What the task requires:
If an entry holds a picture, drop the picture and restate the rest word for word.
+ + + + +
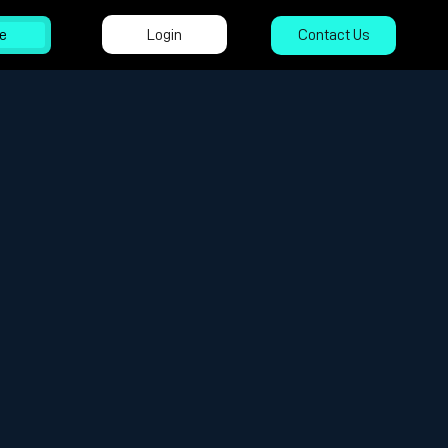
Login
e
Contact Us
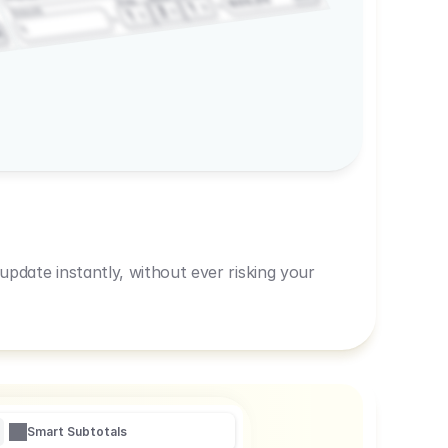
600,00
Prep
1
3
Amount
1
1
R
pdate instantly, without ever risking your
Smart Subtotals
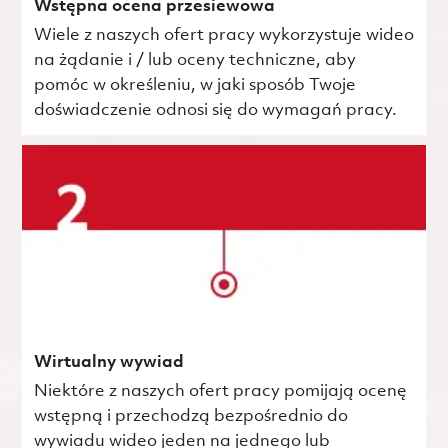
Wstępna ocena przesiewowa
Wiele z naszych ofert pracy wykorzystuje wideo
na żądanie i / lub oceny techniczne, aby
pomóc w określeniu, w jaki sposób Twoje
doświadczenie odnosi się do wymagań pracy.
Wirtualny wywiad
Niektóre z naszych ofert pracy pomijają ocenę
wstępną i przechodzą bezpośrednio do
wywiadu wideo jeden na jednego lub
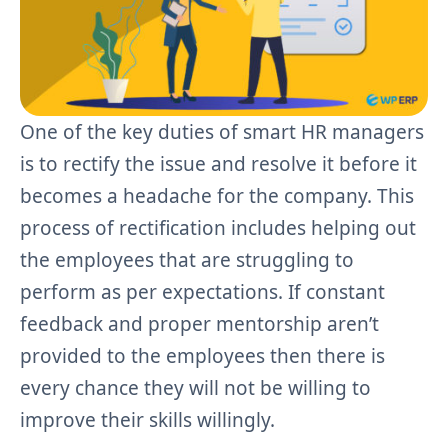
One of the key duties of smart HR managers
is to rectify the issue and resolve it before it
becomes a headache for the company. This
process of rectification includes helping out
the employees that are struggling to
perform as per expectations. If constant
feedback and proper mentorship aren’t
provided to the employees then there is
every chance they will not be willing to
improve their skills willingly.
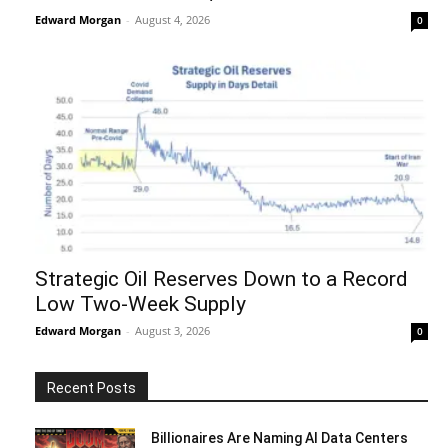
Edward Morgan
-
August 4, 2026
0
Strategic Oil Reserves Down to a Record
Low Two-Week Supply
Edward Morgan
-
August 3, 2026
0
Recent Posts
Billionaires Are Naming AI Data Centers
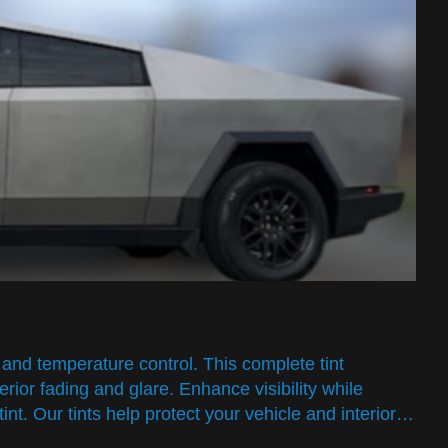
and temperature control. This complete tint
rior fading and glare. Enhance visibility while
int. Our tints help protect your vehicle and interior…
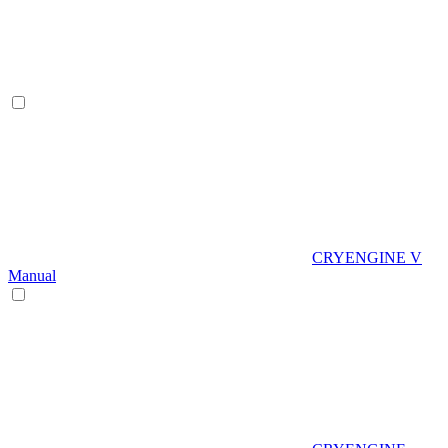
CRYENGINE V
Manual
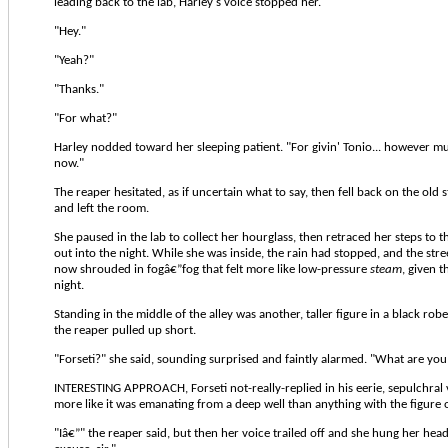
leading back to the lab, Harley's voice stopped her.
"Hey."
"Yeah?"
"Thanks."
"For what?"
Harley nodded toward her sleeping patient. "For givin' Tonio... however m
now."
The reaper hesitated, as if uncertain what to say, then fell back on the old
and left the room.
She paused in the lab to collect her hourglass, then retraced her steps to t
out into the night. While she was inside, the rain had stopped, and the st
now shrouded in fogâ€”fog that felt more like low-pressure
steam
, given 
night.
Standing in the middle of the alley was another, taller figure in a black robe
the reaper pulled up short.
"Forseti?" she said, sounding surprised and faintly alarmed. "What are yo
INTERESTING APPROACH, Forseti not-really-replied in his eerie, sepulchral
more like it was emanating from a deep well than anything with the figure 
"Iâ€”" the reaper said, but then her voice trailed off and she hung her head. 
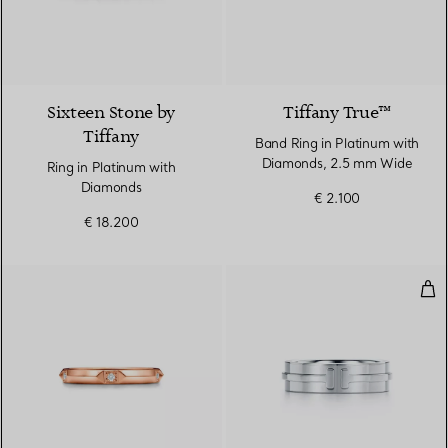
2 Colours
Sixteen Stone by
Tiffany True™
Tiffany
Band Ring in Platinum with
Diamonds, 2.5 mm Wide
Ring in Platinum with
Diamonds
€ 2.100
€ 18.200
Wid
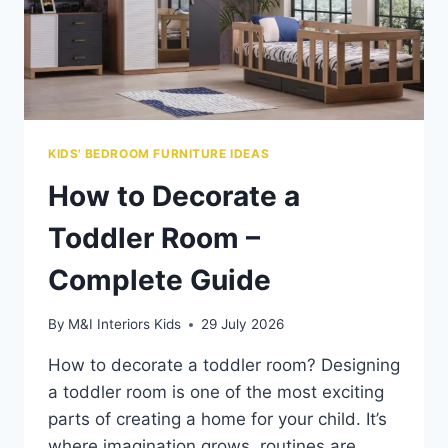
KIDS' BEDROOM FURNITURE IDEAS
How to Decorate a
Toddler Room –
Complete Guide
By
M&I Interiors Kids
29 July 2026
How to decorate a toddler room? Designing
a toddler room is one of the most exciting
parts of creating a home for your child. It’s
where imagination grows, routines are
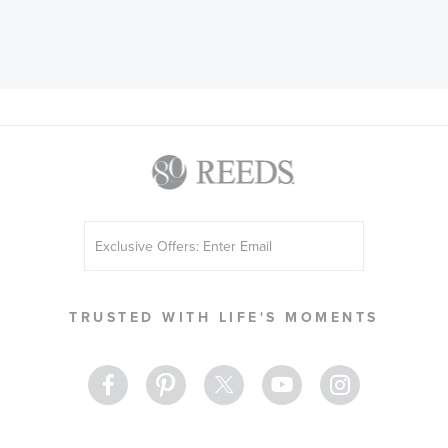
Sign
Up
for
Our
TRUSTED WITH LIFE'S MOMENTS
Newsletter:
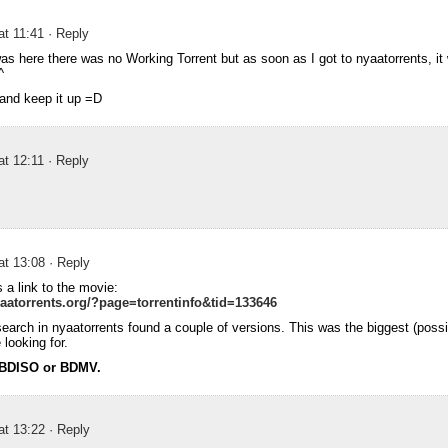
at 11:41
· Reply
s here there was no Working Torrent but as soon as I got to nyaatorrents, i
^
and keep it up =D
at 12:11
· Reply
at 13:08
· Reply
s a link to the movie:
aatorrents.org/?page=torrentinfo&tid=133646
 search in nyaatorrents found a couple of versions. This was the biggest (possi
looking for.
 BDISO or BDMV.
at 13:22
· Reply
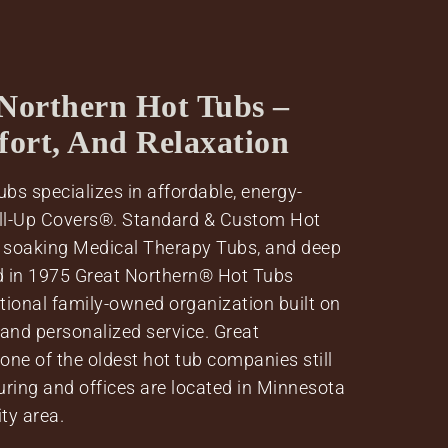
Northern Hot Tubs –
fort, And Relaxation
bs specializes in affordable, energy-
oll-Up Covers®. Standard & Custom Hot
 soaking Medical Therapy Tubs, and deep
d in 1975 Great Northern® Hot Tubs
tional family-owned organization built on
 and personalized service. Great
ne of the oldest hot tub companies still
uring and offices are located in Minnesota
ity area.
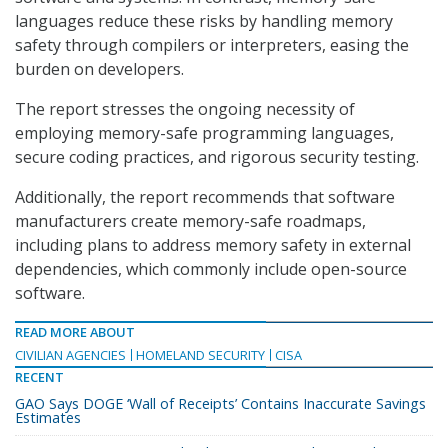
languages reduce these risks by handling memory
safety through compilers or interpreters, easing the
burden on developers.
The report stresses the ongoing necessity of
employing memory-safe programming languages,
secure coding practices, and rigorous security testing.
Additionally, the report recommends that software
manufacturers create memory-safe roadmaps,
including plans to address memory safety in external
dependencies, which commonly include open-source
software.
READ MORE ABOUT
CIVILIAN AGENCIES
HOMELAND SECURITY
CISA
RECENT
GAO Says DOGE ‘Wall of Receipts’ Contains Inaccurate Savings
Estimates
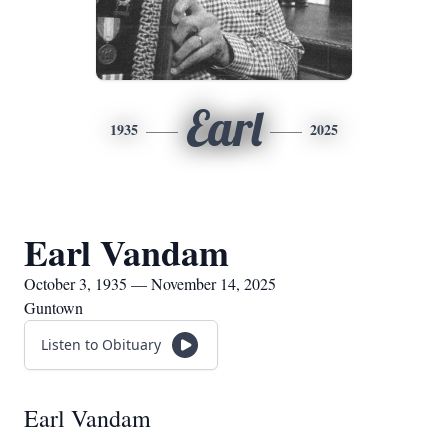
Earl
1935
2025
Earl Vandam
October 3, 1935 — November 14, 2025
Guntown
Listen to Obituary
Earl Vandam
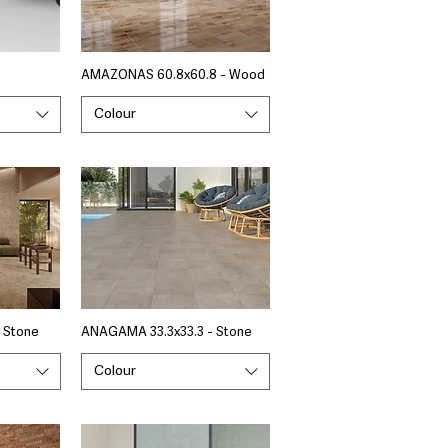
AMAZONAS 60.8x60.8 - Wood
Colour
 Stone
ANAGAMA 33.3x33.3 - Stone
Colour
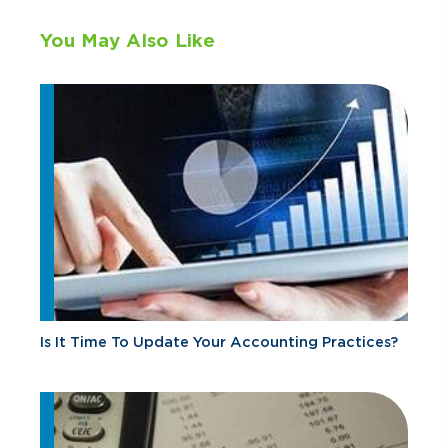
You May Also Like
Is It Time To Update Your Accounting Practices?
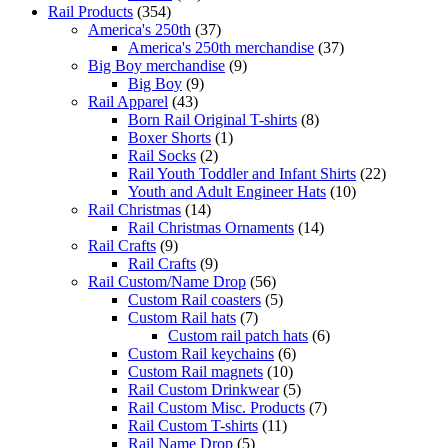
Rail Products
(354)
America's 250th
(37)
America's 250th merchandise
(37)
Big Boy merchandise
(9)
Big Boy
(9)
Rail Apparel
(43)
Born Rail Original T-shirts
(8)
Boxer Shorts
(1)
Rail Socks
(2)
Rail Youth Toddler and Infant Shirts
(22)
Youth and Adult Engineer Hats
(10)
Rail Christmas
(14)
Rail Christmas Ornaments
(14)
Rail Crafts
(9)
Rail Crafts
(9)
Rail Custom/Name Drop
(56)
Custom Rail coasters
(5)
Custom Rail hats
(7)
Custom rail patch hats
(6)
Custom Rail keychains
(6)
Custom Rail magnets
(10)
Rail Custom Drinkwear
(5)
Rail Custom Misc. Products
(7)
Rail Custom T-shirts
(11)
Rail Name Drop
(5)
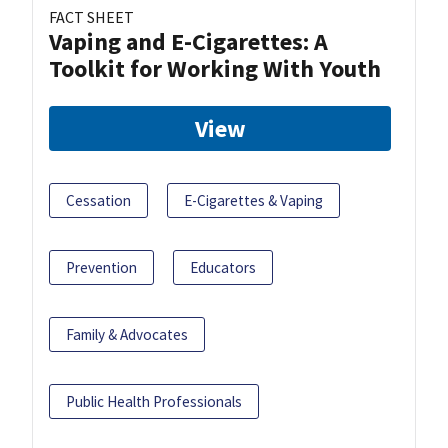
FACT SHEET
Vaping and E-Cigarettes: A
Toolkit for Working With Youth
View
Cessation
E-Cigarettes & Vaping
Prevention
Educators
Family & Advocates
Public Health Professionals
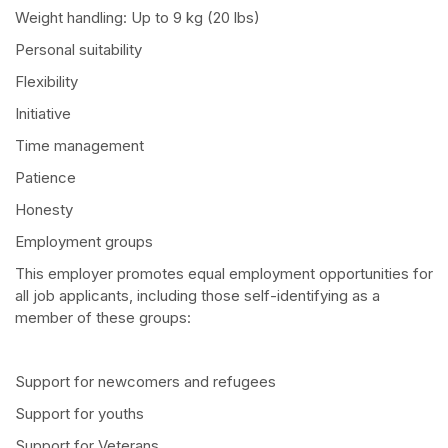
Weight handling: Up to 9 kg (20 lbs)
Personal suitability
Flexibility
Initiative
Time management
Patience
Honesty
Employment groups
This employer promotes equal employment opportunities for
all job applicants, including those self-identifying as a
member of these groups:
Support for newcomers and refugees
Support for youths
Support for Veterans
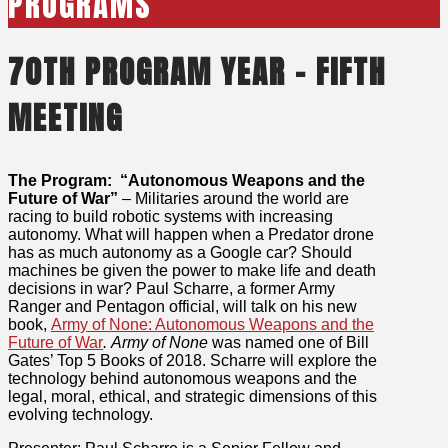
PROGRAMS
70TH PROGRAM YEAR – FIFTH
MEETING
The Program: “Autonomous Weapons and the
Future of War”
– Militaries around the world are
racing to build robotic systems with increasing
autonomy. What will happen when a Predator drone
has as much autonomy as a Google car? Should
machines be given the power to make life and death
decisions in war? Paul Scharre, a former Army
Ranger and Pentagon official, will talk on his new
book,
Army of None: Autonomous Weapons and the
Future of War
. Army of None
was named one of Bill
Gates’ Top 5 Books of 2018. Scharre will explore the
technology behind autonomous weapons and the
legal, moral, ethical, and strategic dimensions of this
evolving technology.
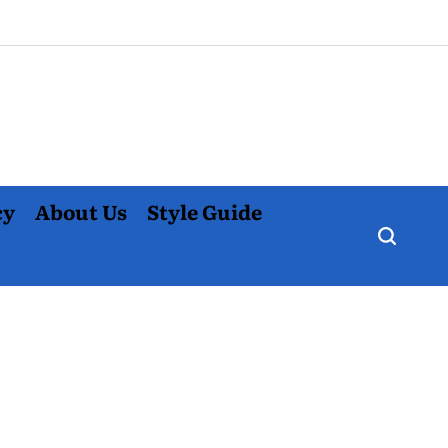
cy
About Us
Style Guide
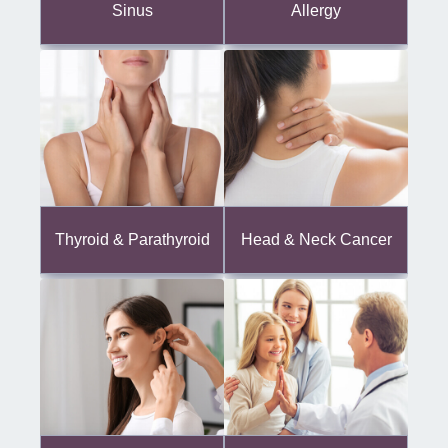
Sinus
Allergy
Thyroid & Parathyroid
Head & Neck Cancer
+ + + + +
Your response:
Login
e
Contact Us
600,00
Prep
1
3
Amount
1
1
R
pdate instantly, without ever risking your
Smart Subtotals
Wstępna ocena przesiewowa
Wiele z naszych ofert pracy wykorzystuje wideo
na żądanie i / lub oceny techniczne, aby
pomóc w określeniu, w jaki sposób Twoje
doświadczenie odnosi się do wymagań pracy.
Wirtualny wywiad
Niektóre z naszych ofert pracy pomijają ocenę
wstępną i przechodzą bezpośrednio do
wywiadu wideo jeden na jednego lub
One of the key duties of smart HR managers
is to rectify the issue and resolve it before it
becomes a headache for the company. This
process of rectification includes helping out
the employees that are struggling to
perform as per expectations. If constant
feedback and proper mentorship aren’t
provided to the employees then there is
every chance they will not be willing to
improve their skills willingly.
Edward Morgan
-
August 4, 2026
0
Strategic Oil Reserves Down to a Record
Low Two-Week Supply
Edward Morgan
-
August 3, 2026
0
Recent Posts
Billionaires Are Naming AI Data Centers
and temperature control. This complete tint
rior fading and glare. Enhance visibility while
int. Our tints help protect your vehicle and interior…
CRYENGINE V
Manual
leading back to the lab, Harley's voice stopped her.
"Hey."
"Yeah?"
"Thanks."
"For what?"
Harley nodded toward her sleeping patient. "For givin' Tonio... however m
now."
The reaper hesitated, as if uncertain what to say, then fell back on the old
and left the room.
She paused in the lab to collect her hourglass, then retraced her steps to t
out into the night. While she was inside, the rain had stopped, and the st
now shrouded in fogâ€”fog that felt more like low-pressure
steam
, given 
night.
Standing in the middle of the alley was another, taller figure in a black robe
the reaper pulled up short.
"Forseti?" she said, sounding surprised and faintly alarmed. "What are yo
INTERESTING APPROACH, Forseti not-really-replied in his eerie, sepulchral
more like it was emanating from a deep well than anything with the figure 
"Iâ€”" the reaper said, but then her voice trailed off and she hung her head. 
2 Colours
Sixteen Stone by
Tiffany True™
Tiffany
Band Ring in Platinum with
Diamonds, 2.5 mm Wide
Ring in Platinum with
Diamonds
€ 2.100
€ 18.200
Wid
KIDS' BEDROOM FURNITURE IDEAS
How to Decorate a
Toddler Room –
Complete Guide
By
M&I Interiors Kids
29 July 2026
How to decorate a toddler room? Designing
a toddler room is one of the most exciting
parts of creating a home for your child. It’s
where imagination grows, routines are
Sign
Up
for
Our
TRUSTED WITH LIFE'S MOMENTS
Newsletter:
at 11:41
· Reply
s here there was no Working Torrent but as soon as I got to nyaatorrents, i
^
and keep it up =D
at 12:11
· Reply
at 13:08
· Reply
s a link to the movie:
aatorrents.org/?page=torrentinfo&tid=133646
 search in nyaatorrents found a couple of versions. This was the biggest (possi
looking for.
 BDISO or BDMV.
at 13:22
· Reply
Northern Hot Tubs –
fort, And Relaxation
bs specializes in affordable, energy-
oll-Up Covers®. Standard & Custom Hot
 soaking Medical Therapy Tubs, and deep
d in 1975 Great Northern® Hot Tubs
tional family-owned organization built on
 and personalized service. Great
ne of the oldest hot tub companies still
uring and offices are located in Minnesota
ity area.
languages reduce these risks by handling memory
safety through compilers or interpreters, easing the
burden on developers.
The report stresses the ongoing necessity of
employing memory-safe programming languages,
secure coding practices, and rigorous security testing.
Additionally, the report recommends that software
manufacturers create memory-safe roadmaps,
including plans to address memory safety in external
dependencies, which commonly include open-source
software.
READ MORE ABOUT
CIVILIAN AGENCIES
HOMELAND SECURITY
CISA
RECENT
GAO Says DOGE ‘Wall of Receipts’ Contains Inaccurate Savings
Estimates
Earl
1935
2025
Earl Vandam
October 3, 1935 — November 14, 2025
Guntown
Listen to Obituary
Earl Vandam
AMAZONAS 60.8x60.8 - Wood
Colour
 Stone
ANAGAMA 33.3x33.3 - Stone
Colour
You May Also Like
Is It Time To Update Your Accounting Practices?
Rail Products
(354)
America's 250th
(37)
America's 250th merchandise
(37)
Big Boy merchandise
(9)
Big Boy
(9)
Rail Apparel
(43)
Born Rail Original T-shirts
(8)
Boxer Shorts
(1)
Rail Socks
(2)
Rail Youth Toddler and Infant Shirts
(22)
Youth and Adult Engineer Hats
(10)
Rail Christmas
(14)
Rail Christmas Ornaments
(14)
Rail Crafts
(9)
Rail Crafts
(9)
Rail Custom/Name Drop
(56)
Custom Rail coasters
(5)
Custom Rail hats
(7)
Custom rail patch hats
(6)
Custom Rail keychains
(6)
Custom Rail magnets
(10)
Rail Custom Drinkwear
(5)
Rail Custom Misc. Products
(7)
Rail Custom T-shirts
(11)
Rail Name Drop
(5)
FACT SHEET
Vaping and E-Cigarettes: A
Toolkit for Working With Youth
View
Cessation
E-Cigarettes & Vaping
Prevention
Educators
Family & Advocates
Public Health Professionals
Weight handling: Up to 9 kg (20 lbs)
Personal suitability
Flexibility
Initiative
Time management
Patience
Honesty
Employment groups
This employer promotes equal employment opportunities for
all job applicants, including those self-identifying as a
member of these groups:
Support for newcomers and refugees
Support for youths
Support for Veterans
PROGRAMS
70TH PROGRAM YEAR – FIFTH
MEETING
The Program: “Autonomous Weapons and the
Future of War”
– Militaries around the world are
racing to build robotic systems with increasing
autonomy. What will happen when a Predator drone
has as much autonomy as a Google car? Should
machines be given the power to make life and death
decisions in war? Paul Scharre, a former Army
Ranger and Pentagon official, will talk on his new
book,
Army of None: Autonomous Weapons and the
Future of War
. Army of None
was named one of Bill
Gates’ Top 5 Books of 2018. Scharre will explore the
technology behind autonomous weapons and the
legal, moral, ethical, and strategic dimensions of this
evolving technology.
cy
About Us
Style Guide
Sinus
Allergy
Thyroid & Parathyroid
Head & Neck Cancer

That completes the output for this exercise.